# Well it's all over for another year



## fritz42_male (May 5, 2009)

We had our main haunt on Saturday. It was a Halloween party for invited kids & adults and we wanted the kids to be OK for school Monday hence the day early. 

It went awesomely well with 26 kids and 14 adults attending. Some last minute prop failures though with my Reaper Greeter at the Gates not triggering correctly (PIR issues), my Jacob's ladder not being finished in time and my FCG Ghost having to stay static due to a problem with the linkage. Otherwise it all went well.

I left a MIB out by the front door for Sunday night and we had about 30 TOTers round all of whom thought the MIB was brilliant.

Here is a list of 'attractions'

Front entrance. Reaper Greeter, Portal of Doom, MIB, Hallowindow (upstairs window), 2 static coffin props.

Back Garden. Decorated Disco area, Tree House with spider victim, Snake (on a ladder but nobody seemed to get that bit), numerous static props, lit skeleton in a cage hoisted up into the tree space.

Main part of Garden. Pumpkin creature, Guillotined man with head in basket, Gravestones, Random LED Eye effects, Occulus (spitter prop from last year but not spitting this year).
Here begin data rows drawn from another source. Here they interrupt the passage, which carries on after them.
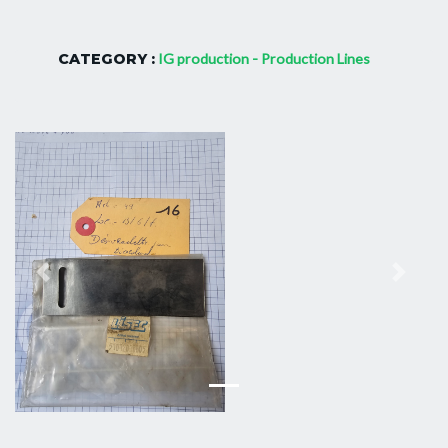
CATEGORY :
IG production - Production Lines
Previous
Next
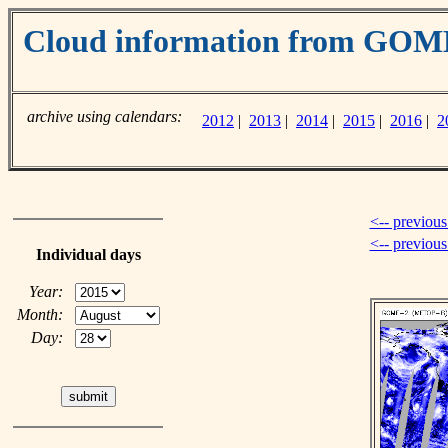
Cloud information from GOM
archive using calendars:
2012
|
2013
|
2014
|
2015
|
2016
|
2
<-- previous
<-- previou
Individual days
Year:
Month:
Day:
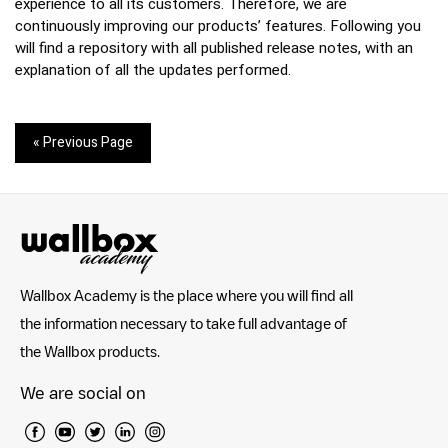
experience to all its customers. Therefore, we are
continuously improving our products’ features. Following you
will find a repository with all published release notes, with an
explanation of all the updates performed.
« Previous Page
Wallbox Academy is the place where you will find all
the information necessary to take full advantage of
the Wallbox products.
We are social on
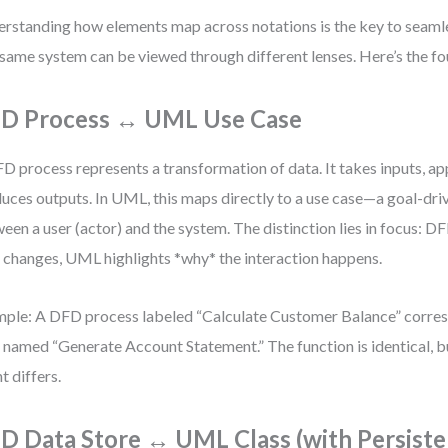
rstanding how elements map across notations is the key to seamle
same system can be viewed through different lenses. Here’s the f
D Process ↔ UML Use Case
D process represents a transformation of data. It takes inputs, app
uces outputs. In UML, this maps directly to a use case—a goal-dri
een a user (actor) and the system. The distinction lies in focus: D
 changes, UML highlights *why* the interaction happens.
ple: A DFD process labeled “Calculate Customer Balance” corre
 named “Generate Account Statement.” The function is identical, b
t differs.
D Data Store ↔ UML Class (with Persiste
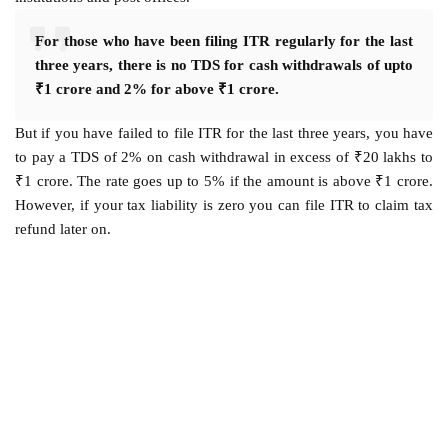
For those who have been filing ITR regularly for the last
three years, there is no TDS for cash withdrawals of upto
₹1 crore and 2% for above ₹1 crore.
But if you have failed to file ITR for the last three years, you have
to pay a TDS of 2% on cash withdrawal in excess of ₹20 lakhs to
₹1 crore. The rate goes up to 5% if the amount is above ₹1 crore.
However, if your tax liability is zero you can file ITR to claim tax
refund later on.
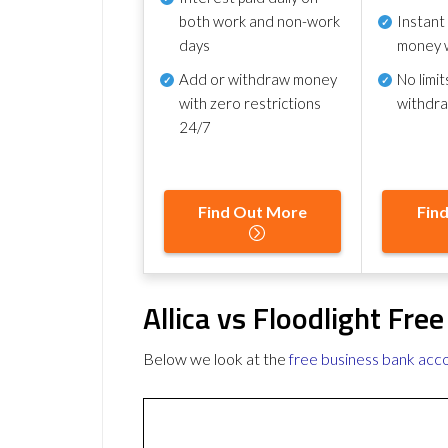
both work and non-work
Instant
days
money 
Add or withdraw money
No
limit
with zero restrictions
withdr
24/7
Find Out More
Fin
Allica vs Floodlight Fr
Below we look at the
free business bank acc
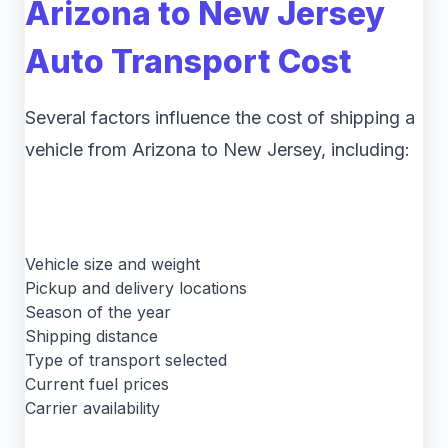
Arizona to New Jersey
Auto Transport Cost
Several factors influence the cost of shipping a
vehicle from Arizona to New Jersey, including:
Vehicle size and weight
Pickup and delivery locations
Season of the year
Shipping distance
Type of transport selected
Current fuel prices
Carrier availability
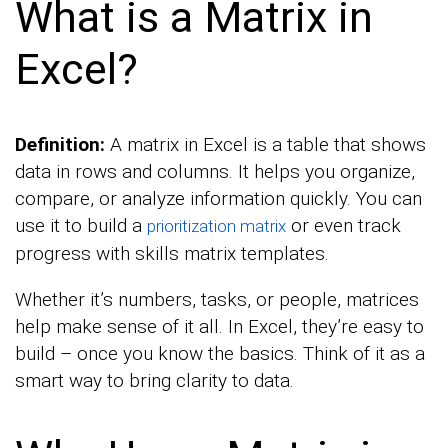
What is a Matrix in
Excel?
Definition:
A matrix in Excel is a table that shows
data in rows and columns. It helps you organize,
compare, or analyze information quickly. You can
use it to build a
or even track
prioritization matrix
progress with skills matrix templates.
Whether it’s numbers, tasks, or people, matrices
help make sense of it all. In Excel, they’re easy to
build – once you know the basics. Think of it as a
smart way to bring clarity to data.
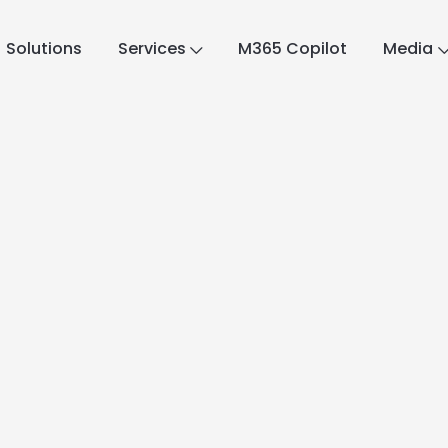
Solutions
Services
M365 Copilot
Media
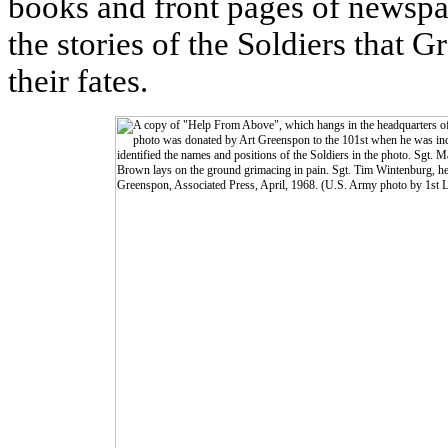
books and front pages of newspa
the stories of the Soldiers that 
their fates.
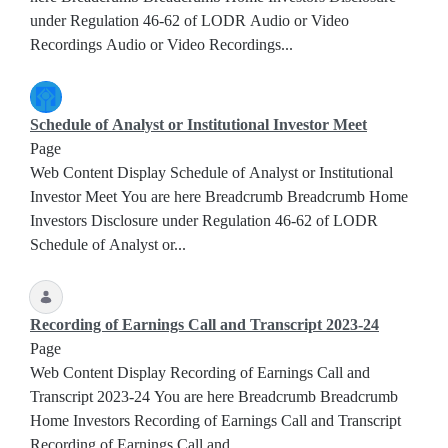
under Regulation 46-62 of LODR Audio or Video
Recordings Audio or Video Recordings...
Schedule of Analyst or Institutional Investor Meet
Page
Web Content Display Schedule of Analyst or Institutional
Investor Meet You are here Breadcrumb Breadcrumb Home
Investors Disclosure under Regulation 46-62 of LODR
Schedule of Analyst or...
Recording of Earnings Call and Transcript 2023-24
Page
Web Content Display Recording of Earnings Call and
Transcript 2023-24 You are here Breadcrumb Breadcrumb
Home Investors Recording of Earnings Call and Transcript
Recording of Earnings Call and...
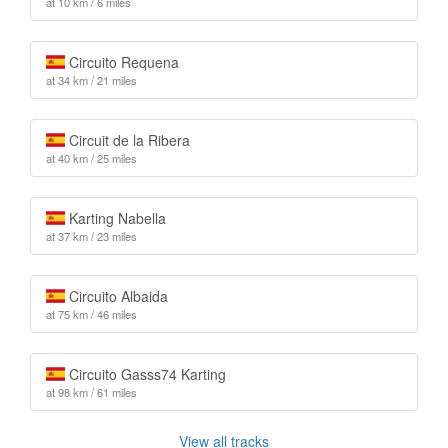
at 10 km / 6 miles
Circuito Requena
at 34 km / 21 miles
Circuit de la Ribera
at 40 km / 25 miles
Karting Nabella
at 37 km / 23 miles
Circuito Albaida
at 75 km / 46 miles
Circuito Gasss74 Karting
at 98 km / 61 miles
View all tracks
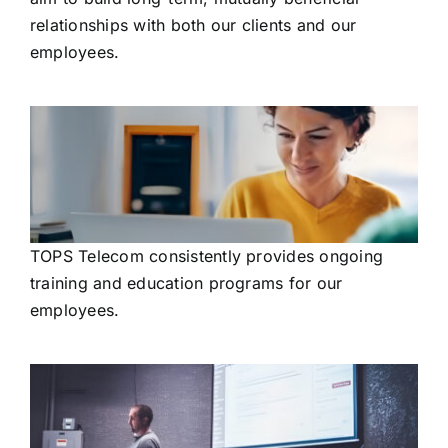
relationships with both our clients and our
employees.
TOPS Telecom consistently provides ongoing
training and education programs for our
employees.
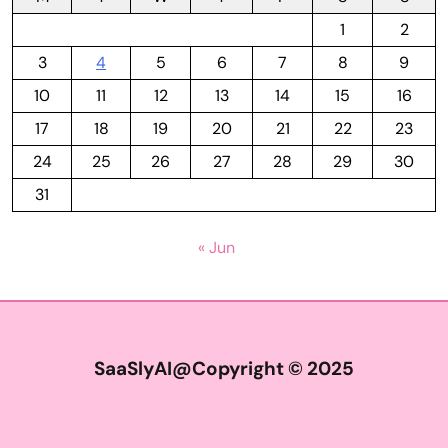
1
2
3
4
5
6
7
8
9
10
11
12
13
14
15
16
17
18
19
20
21
22
23
24
25
26
27
28
29
30
31
« Jun
SaaSlyAI@Copyright © 2025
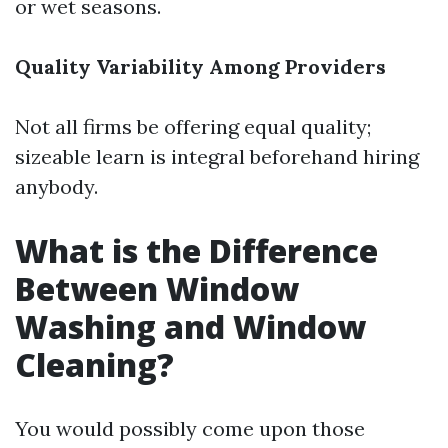
or wet seasons.
Quality Variability Among Providers
Not all firms be offering equal quality;
sizeable learn is integral beforehand hiring
anybody.
What is the Difference
Between Window
Washing and Window
Cleaning?
You would possibly come upon those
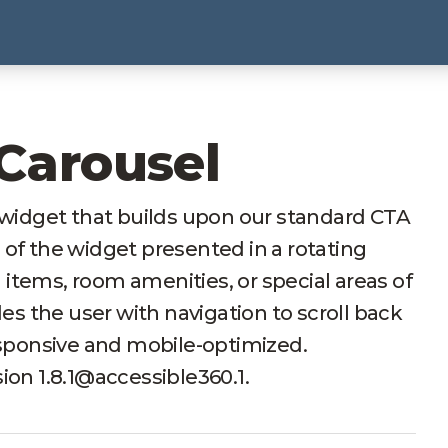
 Carousel
t widget that builds upon our standard CTA
 of the widget presented in a rotating
items, room amenities, or special areas of
des the user with navigation to scroll back
responsive and mobile-optimized.
ion 1.8.1@accessible360.1.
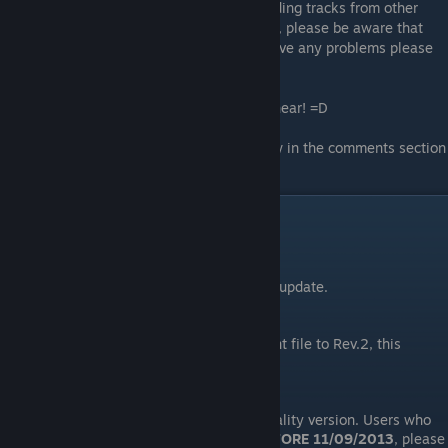
For the
100% Final FanTim version
(excluding tracks from other
artists), please visit
Whizzy's forum thread
, please be aware that
this version is not done by me, so if you have any problems please
contact
Whizzy
instead, thank you!
Do rate up this guide if you like what you hear! =D
If you find any issues/bugs, do let me know in the comments section
and I'll do my best to fix it ASAP!
Updates
09/11/21
Fixed link broken by Google's security update.
09/01/15
Fixed broken link. Updated replacement file to Rev.2, this
version needs no patching.
11/09/13
Replaced "
Fanfare
" with the higher quality version. Users who
have downloaded the replacement
BEFORE 11/09/2013
, please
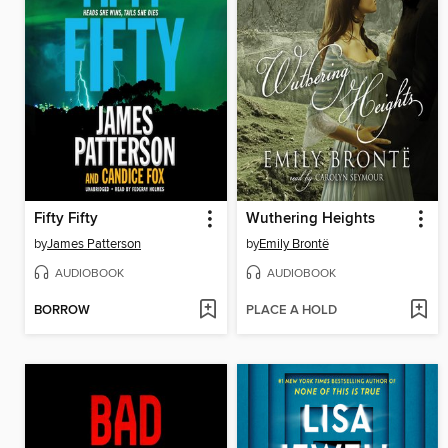
Fifty Fifty
Wuthering Heights
by
James Patterson
by
Emily Brontë
AUDIOBOOK
AUDIOBOOK
BORROW
PLACE A HOLD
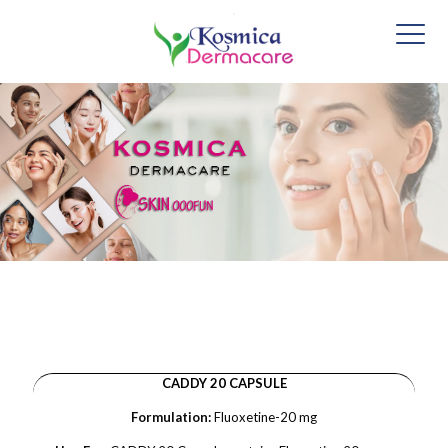
CADDY 20 CAPSULE
Formulation:
Fluoxetine-20 mg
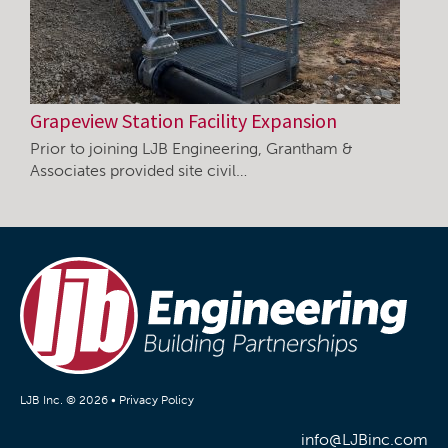
Grapeview Station Facility Expansion
Prior to joining LJB Engineering, Grantham &
Associates provided site civil…
LJB Inc. © 2026 •
Privacy Policy
info@LJBinc.com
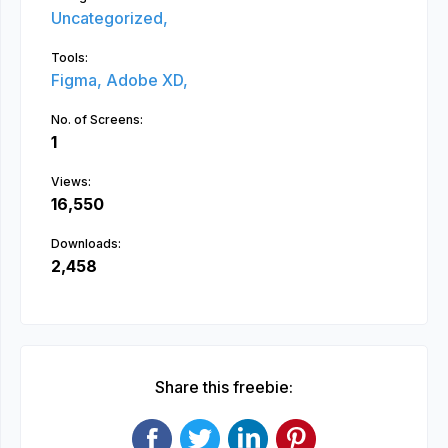
Uncategorized,
Tools:
Figma,
Adobe XD,
No. of Screens:
1
Views:
16,550
Downloads:
2,458
Share this freebie:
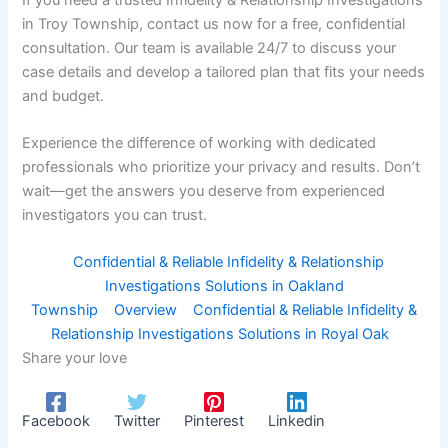
in Troy Township, contact us now for a free, confidential
consultation. Our team is available 24/7 to discuss your
case details and develop a tailored plan that fits your needs
and budget.
Experience the difference of working with dedicated
professionals who prioritize your privacy and results. Don’t
wait—get the answers you deserve from experienced
investigators you can trust.
Confidential & Reliable Infidelity & Relationship
Investigations Solutions in Oakland
Township
Overview
Confidential & Reliable Infidelity &
Relationship Investigations Solutions in Royal Oak
Share your love
Facebook
Twitter
Pinterest
Linkedin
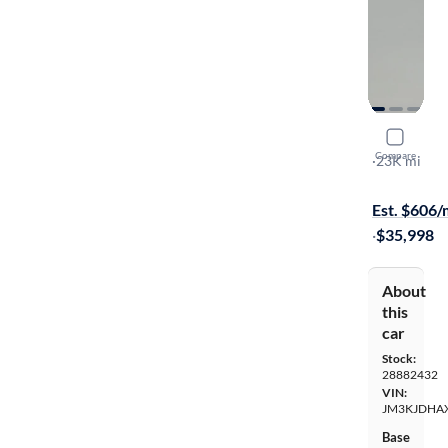
2025 Maz
Compare
Premium
·
23K mi
On hold for
Est. $606
·
$35,998
About
this
car
Stock:
28882432
VIN:
JM3KJDHA
Base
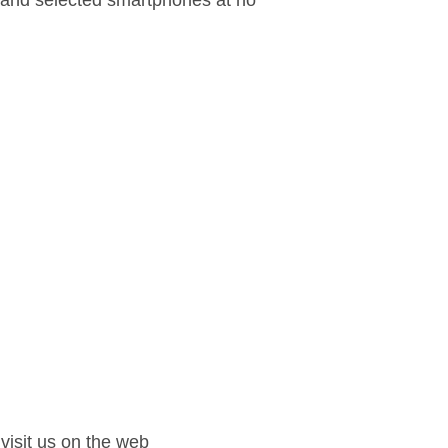
d and selected smartphones at no
isit us on the web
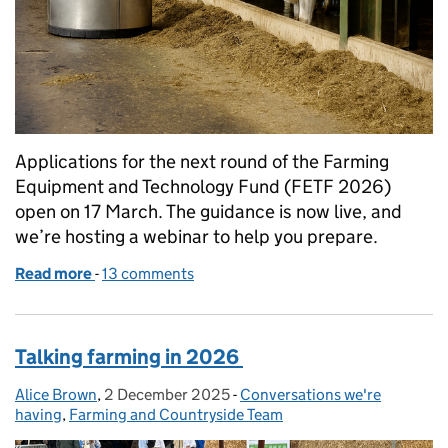
Applications for the next round of the Farming
Equipment and Technology Fund (FETF 2026)
open on 17 March. The guidance is now live, and
we’re hosting a webinar to help you prepare.
Read more
-
of Farming Equipment and Technology Fund 2026:
13 comments
Talking farming in 2026
Alice Brown
Posted by:
,
2 December 2025
Posted on:
-
Conversations we're
Categories:
having
,
Farming and Countryside Team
Paved area & Cubby. Horned Devil (sound effects and strobe), non-working Jacob's ladder, Frankenmachine (old meters and lights), Frankie (Frankenstein's monster - mask courtesy of Mr_Chicken) - was supposed to talk & move his head but I ran out of time. Lab table with various props. Smoke machine with cooler.

Games and undercover area. Wheel of Misfortune (Win, Lose, Forfeit - the kids were actually trying to get the forfeit!), Tent of Death (kid goes in and brings a balloon out. The ballon either contains a piece of candy or a piece of candy and a 'winner' slip), Doughnut eating contest (strun on ropes, kids not allowed to use hands - only mouth). Table with Prizes, Parent's area and food/drink table.

Upstairs verandah. FCG Ghost - static but lit with UV (too bright - will have to tone it down next year to make it seem more ethereal).

I was surprised that this year, when the kids went for the food, they hit the savouries more than the candy and sweet stuff. Average age was 9-10 so maybe they are developing some good habits? lol

Setting up took 2 full days! We stripped it in a day. 

Good fun was had by all. Now I can go back to my job and get some rest. 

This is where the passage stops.